* Input data:
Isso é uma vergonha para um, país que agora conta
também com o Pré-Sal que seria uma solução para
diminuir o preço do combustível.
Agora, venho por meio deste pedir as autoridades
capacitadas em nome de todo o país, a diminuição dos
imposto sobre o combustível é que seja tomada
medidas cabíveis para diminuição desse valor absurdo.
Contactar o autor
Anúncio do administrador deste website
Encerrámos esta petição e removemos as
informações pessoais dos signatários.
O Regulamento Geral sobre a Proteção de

--

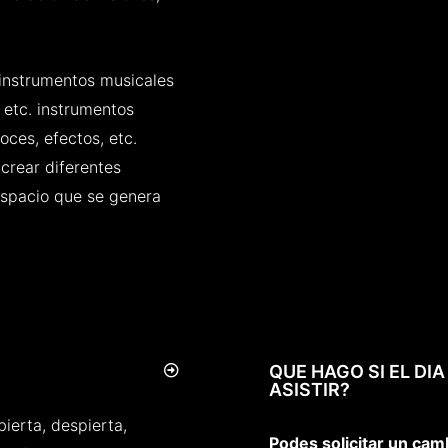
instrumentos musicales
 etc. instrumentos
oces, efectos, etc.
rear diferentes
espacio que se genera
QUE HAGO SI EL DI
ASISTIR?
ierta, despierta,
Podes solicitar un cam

* Work instruction:
Reproduce verbatim the lines above, from the line with "instrumentos musicales" through the line with "Podes solicitar un cam".

* Task result:
instrumentos musicales
 etc. instrumentos
oces, efectos, etc.
rear diferentes
espacio que se genera
QUE HAGO SI EL DI
ASISTIR?
ierta, despierta,
Podes solicitar un cam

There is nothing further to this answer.